DNOTICIAS.PT
Crónicas

O bom, o mau e o pé de lã

As eleições autárquicas são laboratório para arranjos políticos dignos de um filme de ficção científica. Apesar de estarmos a um ano do próximo ato eleitoral, os alquimistas da política madeirense já ensaiam inusitadas fórmulas autárquicas. É o caso de Paulo Cafôfo e a candidatura do PS à Câmara do Porto Santo. No Funchal, Cafôfo terá convidado Luís Bettencourt (atual vereador da oposição) para o segundo lugar da lista candidata à Câmara. A ideia peregrina de escolher o vice antes do presidente, só tem um problema - e se, depois de escolhido, o segundo da lista não agradar ao primeiro?

O bom: Cristina Pedra

Há quem diga que a qualidade de um governante se avalia pela disponibilidade de tomar decisões que, mesmo impopulares, considera necessárias. Não será por acaso que os governos tomam as decisões menos populares no início do mandato e deixam as mais agradáveis para o final. Nesse ranking de governação, Cristina Pedra arrisca-se a ocupar os primeiros lugares da tabela. Decidir pela redução do horário de funcionamento de vários estabelecimentos comerciais no Funchal, e fazê-lo à porta do ano eleitoral, é uma opção reservada a quem coloca as suas convicções muito à frente da popularidade de ocasião.
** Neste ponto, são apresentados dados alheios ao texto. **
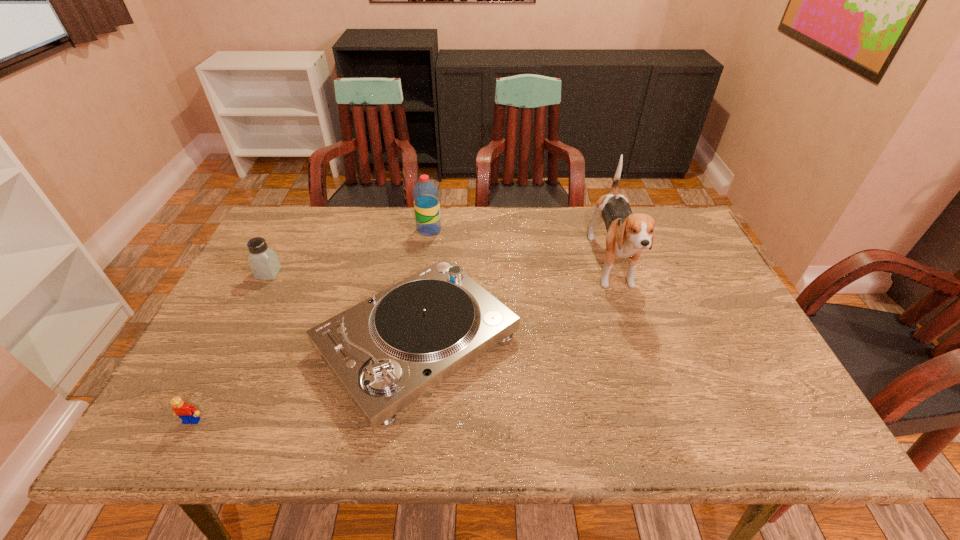 In the image, there is a desktop. At what (x,y) coordinates should I click in order to perform the action: click on vacant space at the right edge. Please return your answer as a coordinate pair (x, y). The image size is (960, 540). Looking at the image, I should click on (716, 315).

What are the coordinates of `free area in between the record player and the tallest object` in the screenshot? It's located at (515, 305).

Find the location of a particular element. This screenshot has width=960, height=540. free space that is in between the rightmost object and the water bottle is located at coordinates (520, 248).

Find the location of a particular element. This screenshot has height=540, width=960. empty space between the rightmost object and the water bottle is located at coordinates (520, 248).

Where is `blank region between the water bottle and the shortest object`? This screenshot has width=960, height=540. blank region between the water bottle and the shortest object is located at coordinates (311, 325).

This screenshot has width=960, height=540. Identify the location of empty space that is in between the record player and the shortest object. (304, 381).

Where is `free space between the record player and the saltshaker`? The height and width of the screenshot is (540, 960). free space between the record player and the saltshaker is located at coordinates (343, 308).

This screenshot has width=960, height=540. Find the location of `vacant area that lies between the puppy and the fourth shortest object`. vacant area that lies between the puppy and the fourth shortest object is located at coordinates (520, 248).

Choose which object is the second nearest neighbor to the tallest object. Please provide its 2D coordinates. Your answer should be formatted as a tuple, i.e. [(x, y)], where the tuple contains the x and y coordinates of a point satisfying the conditions above.

[(425, 193)]

This screenshot has width=960, height=540. I want to click on the second closest object to the saltshaker, so click(x=425, y=193). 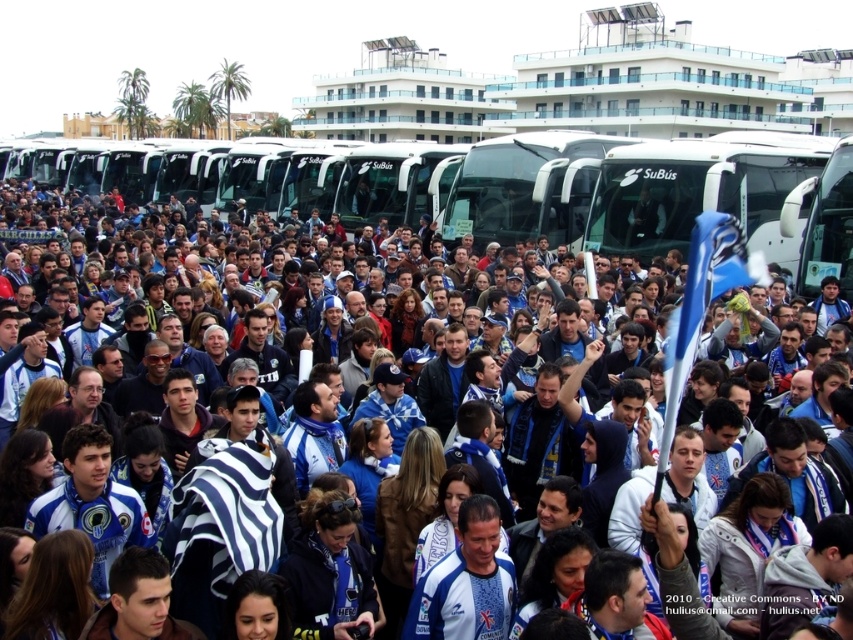 You are a photographer at the event and want to capture a photo of the white jersey at center and the white glossy tour bus at center. Since both are white, you need to adjust your camera settings to highlight their differences. Based on their positions, which object should you focus on first to ensure proper framing?

The white jersey at center should be focused on first because it is below the white glossy tour bus at center, so adjusting focus starting from the lower position will help in capturing both subjects effectively.

You are a photographer standing at the point with coordinates [123,440]. You want to take a photo of the crowd wearing blue and white attire. According to the scene, where are you positioned relative to the white jersey at center?

The point with coordinates [123,440] is on the white jersey at center, so you are positioned exactly on the white jersey at center. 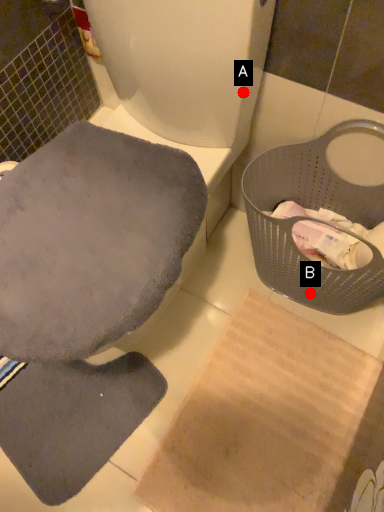 Question: Two points are circled on the image, labeled by A and B beside each circle. Among these points, which one is farthest from the camera?

Choices:
 (A) A is further
 (B) B is further

Answer: (B)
Mais do que o acerto da medida – e sobre isso falaremos adiante –, raros são os Presidentes de Câmara que, com a ida a votos no horizonte, arriscariam um confronto com empresários do seu município. Só esse compromisso com as suas convicções, tão raro na realpolitik autárquica, granjeia reconhecimento a Pedra. Mas serão os novos horários de funcionamento de estabelecimentos e atividades ruidosas necessários? Comecemos pelo início. É inegável, até para os empresários mais afetados pela medida, que a diversão noturna precisa de horários. Aliás, essa necessidade é mais evidente se o ruído for feito onde vivem (e descansam) pessoas. Não se trata, no entanto, de uma escolha entre quem se quer divertir (ou quem quer fazer negócio disso) e quem precisa de descansar. A cidade tem de ter tempo e espaço para todos e é na procura desse difícil e periclitante equilíbrio de vontades que reside o papel da Câmara. Este não será, certamente, um regulamento que agrade a todos, mas, com os contributos da discussão pública que agora se inicia, é bem melhor do que deixar tudo como estava.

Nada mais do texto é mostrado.